(Data extracted from a collection)

______________________________

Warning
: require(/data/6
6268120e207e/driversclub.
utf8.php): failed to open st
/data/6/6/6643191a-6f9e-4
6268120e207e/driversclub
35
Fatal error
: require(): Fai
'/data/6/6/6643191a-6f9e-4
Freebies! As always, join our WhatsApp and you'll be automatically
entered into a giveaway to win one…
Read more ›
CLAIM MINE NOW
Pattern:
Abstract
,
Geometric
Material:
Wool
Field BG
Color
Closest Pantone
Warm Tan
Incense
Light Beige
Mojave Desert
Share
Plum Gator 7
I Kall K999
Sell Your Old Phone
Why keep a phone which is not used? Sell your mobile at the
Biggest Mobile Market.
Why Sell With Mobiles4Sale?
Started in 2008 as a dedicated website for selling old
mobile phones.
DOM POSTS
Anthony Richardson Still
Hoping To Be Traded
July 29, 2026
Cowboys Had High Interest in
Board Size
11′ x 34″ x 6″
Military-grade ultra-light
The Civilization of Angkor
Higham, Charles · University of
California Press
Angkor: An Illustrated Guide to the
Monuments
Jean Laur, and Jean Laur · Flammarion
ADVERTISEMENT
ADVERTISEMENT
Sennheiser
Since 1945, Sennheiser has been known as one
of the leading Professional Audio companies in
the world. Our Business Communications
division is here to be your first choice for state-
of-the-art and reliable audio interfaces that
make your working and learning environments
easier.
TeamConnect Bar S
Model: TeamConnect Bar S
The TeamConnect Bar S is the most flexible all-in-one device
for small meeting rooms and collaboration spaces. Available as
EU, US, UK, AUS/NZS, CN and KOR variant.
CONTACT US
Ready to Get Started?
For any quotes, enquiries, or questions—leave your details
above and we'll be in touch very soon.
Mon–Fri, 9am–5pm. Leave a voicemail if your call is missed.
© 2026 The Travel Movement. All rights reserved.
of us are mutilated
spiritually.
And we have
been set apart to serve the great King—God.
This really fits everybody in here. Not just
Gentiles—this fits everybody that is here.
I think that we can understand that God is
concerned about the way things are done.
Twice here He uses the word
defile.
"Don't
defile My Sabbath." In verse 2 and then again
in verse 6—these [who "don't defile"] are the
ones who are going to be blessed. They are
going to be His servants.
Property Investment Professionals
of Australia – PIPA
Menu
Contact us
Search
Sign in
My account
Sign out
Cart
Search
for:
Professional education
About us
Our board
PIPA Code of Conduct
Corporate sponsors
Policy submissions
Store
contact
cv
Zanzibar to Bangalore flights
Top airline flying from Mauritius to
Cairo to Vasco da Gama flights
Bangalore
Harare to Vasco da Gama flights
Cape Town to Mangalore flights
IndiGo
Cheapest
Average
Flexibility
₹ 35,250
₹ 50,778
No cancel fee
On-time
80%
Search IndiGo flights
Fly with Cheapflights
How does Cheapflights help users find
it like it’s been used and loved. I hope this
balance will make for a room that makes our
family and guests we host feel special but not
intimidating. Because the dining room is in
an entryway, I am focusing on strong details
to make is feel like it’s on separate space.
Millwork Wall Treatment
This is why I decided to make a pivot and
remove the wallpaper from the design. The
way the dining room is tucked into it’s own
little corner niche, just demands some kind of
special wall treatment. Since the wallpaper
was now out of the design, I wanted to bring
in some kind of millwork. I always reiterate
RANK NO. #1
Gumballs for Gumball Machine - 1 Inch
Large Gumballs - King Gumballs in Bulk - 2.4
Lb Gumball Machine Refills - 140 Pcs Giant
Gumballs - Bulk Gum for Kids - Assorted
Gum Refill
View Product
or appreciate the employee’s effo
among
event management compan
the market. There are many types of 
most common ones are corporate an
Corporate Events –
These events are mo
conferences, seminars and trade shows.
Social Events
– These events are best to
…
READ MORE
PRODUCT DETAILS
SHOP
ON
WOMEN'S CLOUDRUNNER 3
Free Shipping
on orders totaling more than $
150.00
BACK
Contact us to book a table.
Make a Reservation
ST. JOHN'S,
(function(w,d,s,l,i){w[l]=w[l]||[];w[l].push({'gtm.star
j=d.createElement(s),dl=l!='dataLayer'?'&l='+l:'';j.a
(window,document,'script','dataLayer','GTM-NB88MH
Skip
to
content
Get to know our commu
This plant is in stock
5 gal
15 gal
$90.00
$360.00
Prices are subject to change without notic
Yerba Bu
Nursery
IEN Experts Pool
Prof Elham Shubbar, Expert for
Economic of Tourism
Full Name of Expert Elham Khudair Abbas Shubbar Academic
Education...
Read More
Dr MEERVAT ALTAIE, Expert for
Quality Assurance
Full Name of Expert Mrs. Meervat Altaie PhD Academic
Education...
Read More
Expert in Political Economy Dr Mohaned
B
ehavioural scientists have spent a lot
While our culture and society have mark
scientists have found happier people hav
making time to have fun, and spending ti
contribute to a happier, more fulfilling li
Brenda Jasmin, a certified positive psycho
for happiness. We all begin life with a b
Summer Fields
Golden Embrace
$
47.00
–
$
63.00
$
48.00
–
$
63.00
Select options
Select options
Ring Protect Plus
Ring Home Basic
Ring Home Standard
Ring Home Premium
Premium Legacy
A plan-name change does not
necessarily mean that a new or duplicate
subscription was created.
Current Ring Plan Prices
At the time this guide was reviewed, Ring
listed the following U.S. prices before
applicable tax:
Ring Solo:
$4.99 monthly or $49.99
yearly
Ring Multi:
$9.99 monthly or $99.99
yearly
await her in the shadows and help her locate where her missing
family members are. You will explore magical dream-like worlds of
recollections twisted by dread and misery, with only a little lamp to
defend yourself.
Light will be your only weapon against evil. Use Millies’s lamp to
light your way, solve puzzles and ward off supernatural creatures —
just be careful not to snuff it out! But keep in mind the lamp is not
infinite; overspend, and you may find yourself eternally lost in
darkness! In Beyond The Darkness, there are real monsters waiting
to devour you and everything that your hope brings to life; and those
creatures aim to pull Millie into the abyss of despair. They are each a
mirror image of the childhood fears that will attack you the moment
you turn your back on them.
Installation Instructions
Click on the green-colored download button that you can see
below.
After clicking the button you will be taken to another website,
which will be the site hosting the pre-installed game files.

______________________________

Task to complete ▸ Using the exact wording, repeat all the entries.

Expected output ▸
Warning
: require(/data/6
6268120e207e/driversclub.
utf8.php): failed to open st
/data/6/6/6643191a-6f9e-4
6268120e207e/driversclub
35
Fatal error
: require(): Fai
'/data/6/6/6643191a-6f9e-4
Freebies! As always, join our WhatsApp and you'll be automatically
entered into a giveaway to win one…
Read more ›
CLAIM MINE NOW
Pattern:
Abstract
,
Geometric
Material:
Wool
Field BG
Color
Closest Pantone
Warm Tan
Incense
Light Beige
Mojave Desert
Share
Plum Gator 7
I Kall K999
Sell Your Old Phone
Why keep a phone which is not used? Sell your mobile at the
Biggest Mobile Market.
Why Sell With Mobiles4Sale?
Started in 2008 as a dedicated website for selling old
mobile phones.
DOM POSTS
Anthony Richardson Still
Hoping To Be Traded
July 29, 2026
Cowboys Had High Interest in
Board Size
11′ x 34″ x 6″
Military-grade ultra-light
The Civilization of Angkor
Higham, Charles · University of
California Press
Angkor: An Illustrated Guide to the
Monuments
Jean Laur, and Jean Laur · Flammarion
ADVERTISEMENT
ADVERTISEMENT
Sennheiser
Since 1945, Sennheiser has been known as one
of the leading Professional Audio companies in
the world. Our Business Communications
division is here to be your first choice for state-
of-the-art and reliable audio interfaces that
make your working and learning environments
easier.
TeamConnect Bar S
Model: TeamConnect Bar S
The TeamConnect Bar S is the most flexible all-in-one device
for small meeting rooms and collaboration spaces. Available as
EU, US, UK, AUS/NZS, CN and KOR variant.
CONTACT US
Ready to Get Started?
For any quotes, enquiries, or questions—leave your details
above and we'll be in touch very soon.
Mon–Fri, 9am–5pm. Leave a voicemail if your call is missed.
© 2026 The Travel Movement. All rights reserved.
of us are mutilated
spiritually.
And we have
been set apart to serve the great King—God.
This really fits everybody in here. Not just
Gentiles—this fits everybody that is here.
I think that we can understand that God is
concerned about the way things are done.
Twice here He uses the word
defile.
"Don't
defile My Sabbath." In verse 2 and then again
in verse 6—these [who "don't defile"] are the
ones who are going to be blessed. They are
going to be His servants.
Property Investment Professionals
of Australia – PIPA
Menu
Contact us
Search
Sign in
My account
Sign out
Cart
Search
for:
Professional education
About us
Our board
PIPA Code of Conduct
Corporate sponsors
Policy submissions
Store
contact
cv
Zanzibar to Bangalore flights
Top airline flying from Mauritius to
Cairo to Vasco da Gama flights
Bangalore
Harare to Vasco da Gama flights
Cape Town to Mangalore flights
IndiGo
Cheapest
Average
Flexibility
₹ 35,250
₹ 50,778
No cancel fee
On-time
80%
Search IndiGo flights
Fly with Cheapflights
How does Cheapflights help users find
it like it’s been used and loved. I hope this
balance will make for a room that makes our
family and guests we host feel special but not
intimidating. Because the dining room is in
an entryway, I am focusing on strong details
to make is feel like it’s on separate space.
Millwork Wall Treatment
This is why I decided to make a pivot and
remove the wallpaper from the design. The
way the dining room is tucked into it’s own
little corner niche, just demands some kind of
special wall treatment. Since the wallpaper
was now out of the design, I wanted to bring
in some kind of millwork. I always reiterate
RANK NO. #1
Gumballs for Gumball Machine - 1 Inch
Large Gumballs - King Gumballs in Bulk - 2.4
Lb Gumball Machine Refills - 140 Pcs Giant
Gumballs - Bulk Gum for Kids - Assorted
Gum Refill
View Product
or appreciate the employee’s effo
among
event management compan
the market. There are many types of 
most common ones are corporate an
Corporate Events –
These events are mo
conferences, seminars and trade shows.
Social Events
– These events are best to
…
READ MORE
PRODUCT DETAILS
SHOP
ON
WOMEN'S CLOUDRUNNER 3
Free Shipping
on orders totaling more than $
150.00
BACK
Contact us to book a table.
Make a Reservation
ST. JOHN'S,
(function(w,d,s,l,i){w[l]=w[l]||[];w[l].push({'gtm.star
j=d.createElement(s),dl=l!='dataLayer'?'&l='+l:'';j.a
(window,document,'script','dataLayer','GTM-NB88MH
Skip
to
content
Get to know our commu
This plant is in stock
5 gal
15 gal
$90.00
$360.00
Prices are subject to change without notic
Yerba Bu
Nursery
IEN Experts Pool
Prof Elham Shubbar, Expert for
Economic of Tourism
Full Name of Expert Elham Khudair Abbas Shubbar Academic
Education...
Read More
Dr MEERVAT ALTAIE, Expert for
Quality Assurance
Full Name of Expert Mrs. Meervat Altaie PhD Academic
Education...
Read More
Expert in Political Economy Dr Mohaned
B
ehavioural scientists have spent a lot
While our culture and society have mark
scientists have found happier people hav
making time to have fun, and spending ti
contribute to a happier, more fulfilling li
Brenda Jasmin, a certified positive psycho
for happiness. We all begin life with a b
Summer Fields
Golden Embrace
$
47.00
–
$
63.00
$
48.00
–
$
63.00
Select options
Select options
Ring Protect Plus
Ring Home Basic
Ring Home Standard
Ring Home Premium
Premium Legacy
A plan-name change does not
necessarily mean that a new or duplicate
subscription was created.
Current Ring Plan Prices
At the time this guide was reviewed, Ring
listed the following U.S. prices before
applicable tax:
Ring Solo:
$4.99 monthly or $49.99
yearly
Ring Multi:
$9.99 monthly or $99.99
yearly
await her in the shadows and help her locate where her missing
family members are. You will explore magical dream-like worlds of
recollections twisted by dread and misery, with only a little lamp to
defend yourself.
Light will be your only weapon against evil. Use Millies’s lamp to
light your way, solve puzzles and ward off supernatural creatures —
just be careful not to snuff it out! But keep in mind the lamp is not
infinite; overspend, and you may find yourself eternally lost in
darkness! In Beyond The Darkness, there are real monsters waiting
to devour you and everything that your hope brings to life; and those
creatures aim to pull Millie into the abyss of despair. They are each a
mirror image of the childhood fears that will attack you the moment
you turn your back on them.
Installation Instructions
Click on the green-colored download button that you can see
below.
After clicking the button you will be taken to another website,
which will be the site hosting the pre-installed game files.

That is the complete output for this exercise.